Publisher: Knopf Books for Young Readers
Source: Won from Random Buzzers
Each morning, A wakes up in a different body. It's never the same person and there's no way of telling who it will be next. This has been A's life from birth, and he stopped questioning it a long time ago. But then he meets Rhiannon, the first person to make him want to stay in one place, in one body. How can he love someone who won't even recognize him the next day? More importantly, how can she love him?
I've put off writing this review for the same reason I didn't review John Green's books for the longest time. You see, I don't have One Almighty Favorite Book. I have a few Favorite Books, such as Prisoner of Azkaban and Looking for Alaska. It is exceptionally rare that another book is added to this category, and yet, Every Day did it.
I'm not sure when exactly I realized that this book was a Favorite Book. I started Every Day liking it, but not really thinking too much of it. Over the course of the story, I just found myself falling in love with this book. It was the combination of the simply gorgeous, heartbreaking prose and the way A's thoughts would speak to me in a way so few books can, and the amazing plot.

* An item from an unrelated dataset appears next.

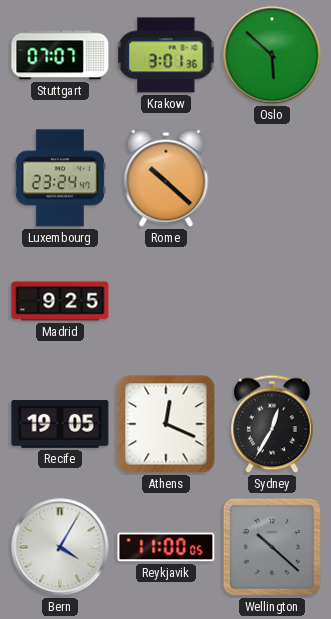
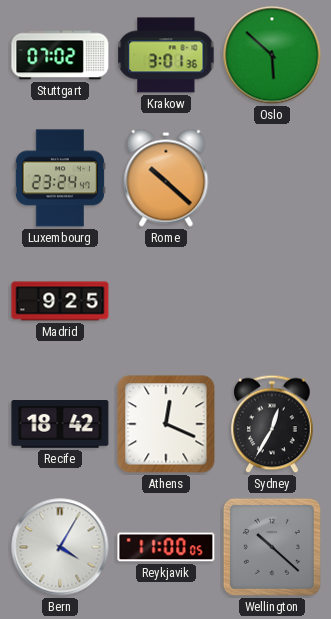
Stuttgart: 07:07 -> 07:02
Recife: 19:05 -> 18:42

A is one of the most incredible protagonists I have ever had the fortune to read about, and one of the most fascinating.
The thing is, A doesn't have a gender, although I tended to think of A as a boy. (Jamie over at the Perpetual Page-Turner thought the same, too, which is interesting.) I found A thoughtful, wise, and beautiful. The people he "possesses" are all drastically different and brilliantly, wonderfully, perfectly fleshed-out. While they are all unique and real, Levithan manages to keep them generic enough that you can think of a girl or boy almost exactly like them. What's especially incredible is that Every Day doesn't just give you insight into the people around you, but yourself.

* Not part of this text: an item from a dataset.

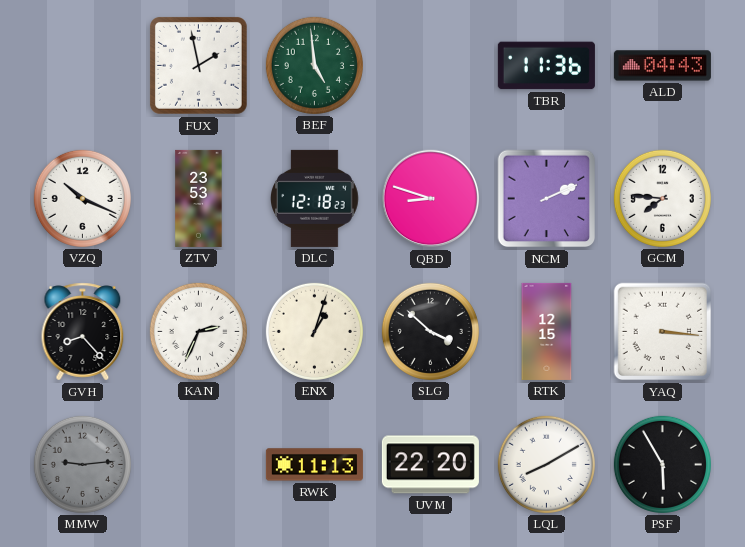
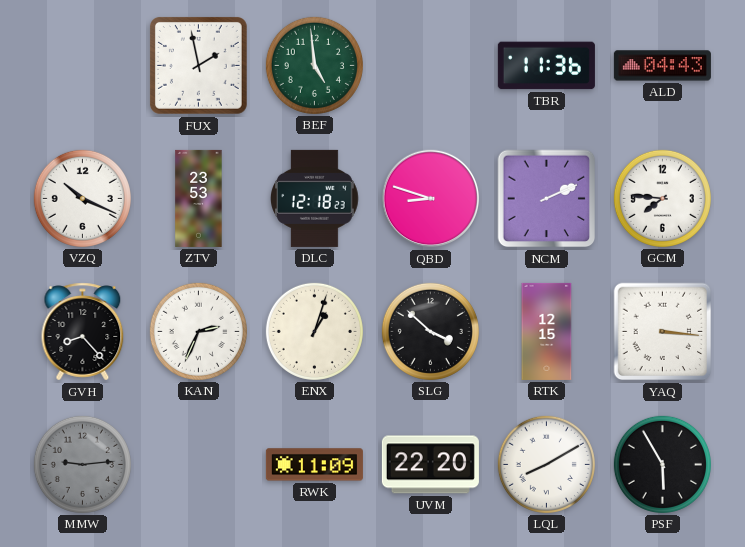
RWK: 11:13 -> 11:09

As for the romance, I wasn't a huge fan of Rhiannon. Perhaps this is because I saw some of my own flaws in her. I didn't hate her, by any means, and at times I did truly like her; she just lacked that pull some characters have. However, this didn't detract from the story at all. Not even a little. I was still rooting for A and Rhiannon the whole way through. And there is something just incredibly real about Rhiannon. I think that realness, for lack of a better word, is the trait that made me both like and dislike her.
Honestly, I just want to reread this book over and over again. I want to thank David Levithan for writing it. And I really, really want everybody to read it. (Yes, that means you, too!)
*5 stars*Do you have one Favorite Book or a bunch of Favorite Books?